FDA E-Cig Regulation

Although there’s still hope for changing the situation for vaping, the FDA e-cig regulations will start to impact the industry very soon. Vaping product manufacturers have until June 30th to register with the FDA, and you’ll also have to submit a list of products, including their labeling and a sampling of marketing materials. It may be nothing compared to submitting the premarket application (estimated to cost between $300,000 and $2 million per product), but it still means a lot of work.

So what do you have to do?

There are some differences depending on what your company does, but every manufacturer will have to use the FDA Unified Registration and Listing System (FURLS) and the Tobacco Registration and Product Listing Module (TRLM), as well as a Data Universal Numbering System (D-U-N-S) number.

You can read the full requirements in the guidance document, but we’ll go through the basics of what the systems are and what you have to do here.

FDA Vape Regulation: What Happens on June 30th

The timeline for the FDA vaping regulations means that while full applications won’t need to be submitted until August 8th, 2018, companies will have to register their establishment and give the FDA Tobacco Products office a list of products by the 30th of June this year.

This all takes place through the Tobacco Products Registration and Product Listing Module (TRLM), which is part of the FDA Unified Registration and Listing System (FURLS). Understanding how to operate these systems is the main thing you have to do for FDA compliance in the coming month.

Getting a D-U-N-S Number

The FDA tobacco office uses the Universal Numbering System (D-U-N-S), and so you’ll need a D-U-N-S Number for your business before you proceed. This is a 9-character code provided by Dun & Bradstreet, which you can get for free from this page.

To get one, you’ll need:

  • The legal name of your company
  • The name and address of your headquarters.
  • The year the business was established.
  • It’s legal structure and main area of business.
  • The name of the CEO or owner and his/her telephone number.
  • The number of employees working at your physical location.
  • Your SIC code (which you can find here).

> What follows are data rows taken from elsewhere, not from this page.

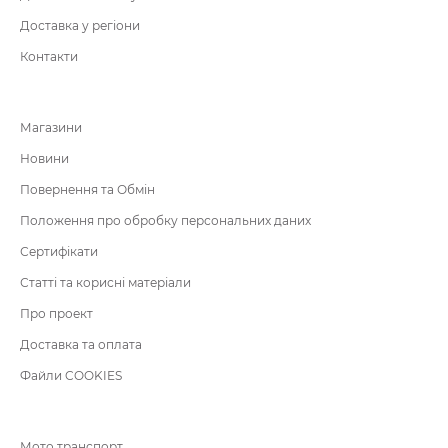
Доставка у регіони
Контакти
Магазини
Новини
Повернення та Обмін
Положення про обробку персональних даних
Сертифікати
Статті та корисні матеріали
Про проект
Доставка та оплата
Файли COOKIES
Мото транспорт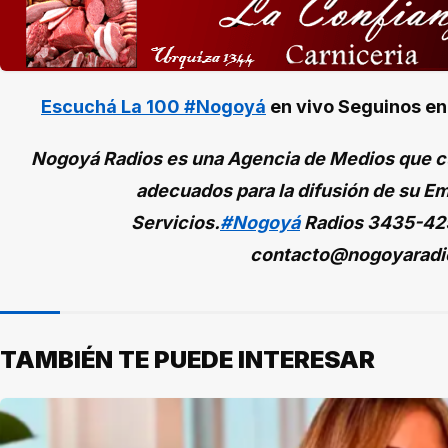
Escuchá La 100 #Nogoyá
en vivo
Seguinos e
Nogoyá Radios es una Agencia de Medios que cu
adecuados para la difusión de su Em
Servicios.
#Nogoyá
Radios
3435-42
contacto@nogoyaradi
TAMBIÉN TE PUEDE INTERESAR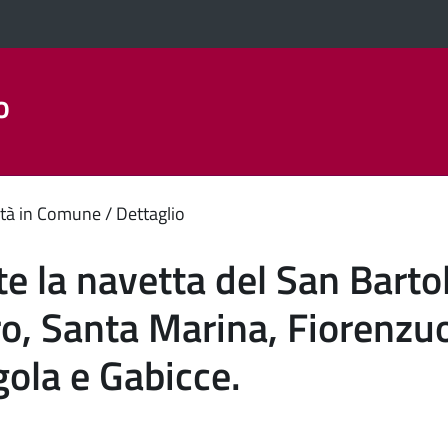
o
Aree Tematiche
La Città
Amministrazione Trasparent
enuto
tà in Comune
Dettaglio
ipale
te la navetta del San Barto
o, Santa Marina, Fiorenzuo
gola e Gabicce.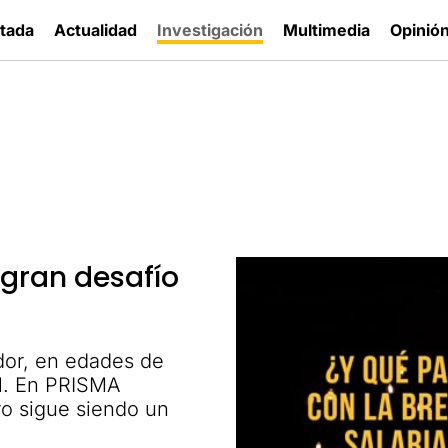
tada
Actualidad
Investigación
Multimedia
Opinió
 gran desafío
dor, en edades de
al. En PRISMA
o sigue siendo un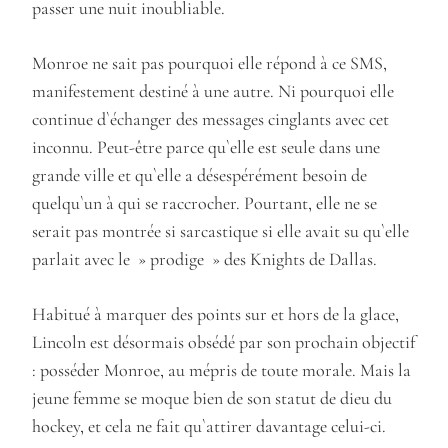
passer une nuit inoubliable.
Monroe ne sait pas pourquoi elle répond à ce SMS,
manifestement destiné à une autre. Ni pourquoi elle
continue d`échanger des messages cinglants avec cet
inconnu. Peut-être parce qu`elle est seule dans une
grande ville et qu`elle a désespérément besoin de
quelqu`un à qui se raccrocher. Pourtant, elle ne se
serait pas montrée si sarcastique si elle avait su qu`elle
parlait avec le » prodige » des Knights de Dallas.
Habitué à marquer des points sur et hors de la glace,
Lincoln est désormais obsédé par son prochain objectif
: posséder Monroe, au mépris de toute morale. Mais la
jeune femme se moque bien de son statut de dieu du
hockey, et cela ne fait qu`attirer davantage celui-ci.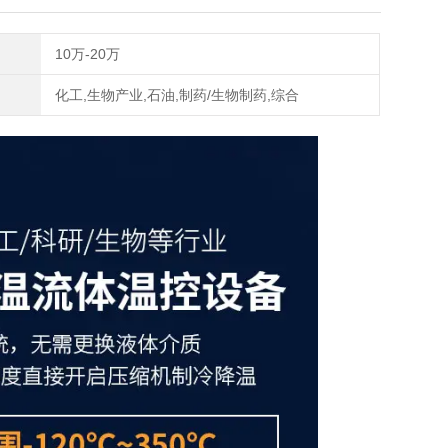
10万-20万
化工,生物产业,石油,制药/生物制药,综合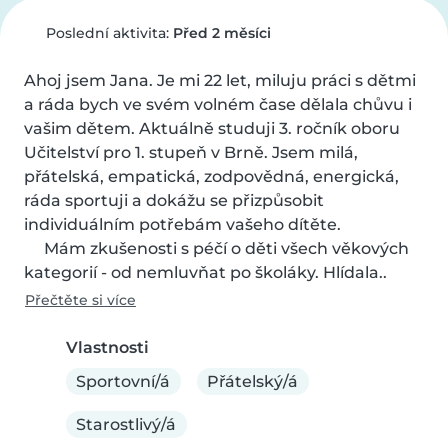
Poslední aktivita:
Před 2 měsíci
Ahoj jsem Jana. Je mi 22 let, miluju práci s dětmi 
a ráda bych ve svém volném čase dělala chůvu i 
vašim dětem. Aktuálně studuji 3. ročník oboru 
Učitelství pro 1. stupeň v Brně. Jsem milá, 
přátelská, empatická, zodpovědná, energická, 
ráda sportuji a dokážu se přizpůsobit 
individuálním potřebám vašeho dítěte. 

     Mám zkušenosti s péčí o děti všech věkových 
kategorií - od nemluvňat po školáky. Hlídala..
Přečtěte si více
Vlastnosti
Sportovní/á
Přátelský/á
Starostlivý/á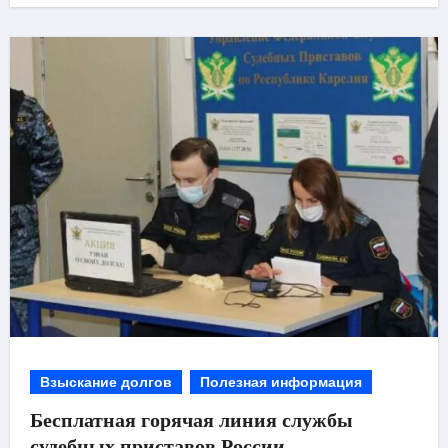
Взыскание долгов
Полезная информация
Бесплатная горячая линия службы
судебных приставов России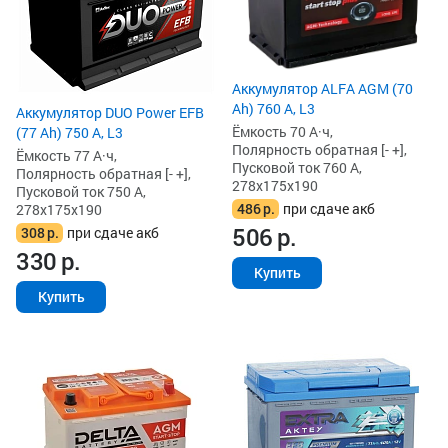
Аккумулятор ALFA AGM (70
Ah) 760 А, L3
Аккумулятор DUO Power EFB
Ёмкость 70 А·ч,
(77 Ah) 750 А, L3
Полярность обратная [- +],
Ёмкость 77 А·ч,
Пусковой ток 760 А,
Полярность обратная [- +],
278x175x190
Пусковой ток 750 А,
486
р.
при сдаче акб
278x175x190
506
р.
308
р.
при сдаче акб
330
р.
Купить
Купить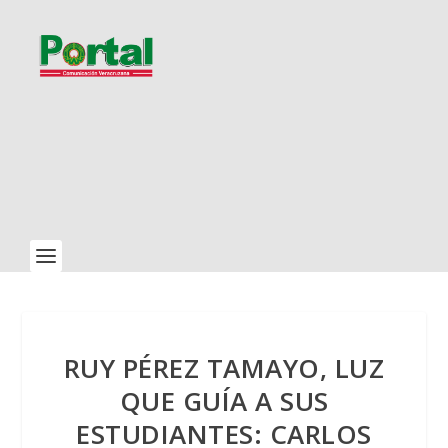
RUY PÉREZ TAMAYO, LUZ
QUE GUÍA A SUS
ESTUDIANTES: CARLOS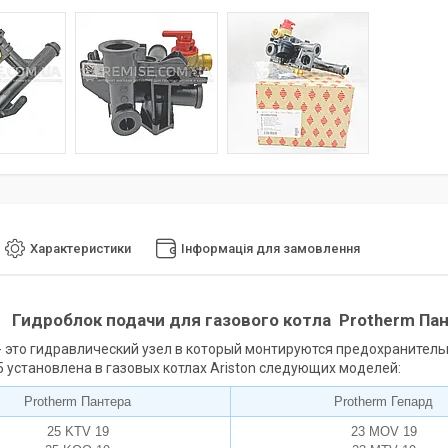
Характеристики
Інформація для замовлення
Гидроблок подачи для газового котла
Protherm Пан
- это гидравлический узел в который монтируются предохранительн
5
установлена в газовых котлах Ariston следующих моделей:
Protherm Пантера
Protherm Гепард
25 KTV 19
23 MOV 19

With this information, you can request your D-U-N-S number for FDA compliance, and you should receive it within a day.

What is FURLS?

FURLS is the FDA’s main system for registering your manufacturing facility and your products. You’ll need to create a FURLS account at FDA to comply with the FDA vaping rules, and this should be done as soon as you can. You can either register as an owner/operator or as an “official correspondent,” which basically just means somebody appointed by the owner/operator to handle regulatory tasks. If you already have a FURLS account at FDA, then you should use your existing account rather than create a new one.

You need to make a payment to register your establishment, which you can do using this website. When you’ve made your payment, you will receive both a Payment Identification Number (PIN) and a Payment Confirmation Number (PCN). You’ll need both of these later on in the process.

Using the TRLM: Registering Your Products

The most important and demanding part of the initial stages of FDA compliance is fully registering your products with the FDA. When you’ve set up your FURLS account at FDA, you can click on the DRLM button to register your facility. Choose the “Register a Medical Device Facility” option from the menu, and then confirm that you don’t have any existing registrations and that your establishment isn’t already registered. If everything is fine, you can select “Register a New Facility” and proceed to the next stage.

As long as the information displayed is correct, you can choose “Continue Registration” and enter the required details about your facility. When you’re done with this, you press to continue again and then you’ll be taken to the next section: listing information about your products.

Although it leads you through the specifics, for each product you’ll need to identify the product’s category, its unique name and identification number (e.g. SKU or UPC). You also need to submit all of the labeling for the product in question, and provide a representative sampling of marketing materials. This isn’t 100% unambiguous, but broadly, if two ads are basically the same with only minor differences, you don’t need to submit both of them. If you give any information direct to consumers (that isn’t part of an ad), you’ll also have to include this as part of the submission.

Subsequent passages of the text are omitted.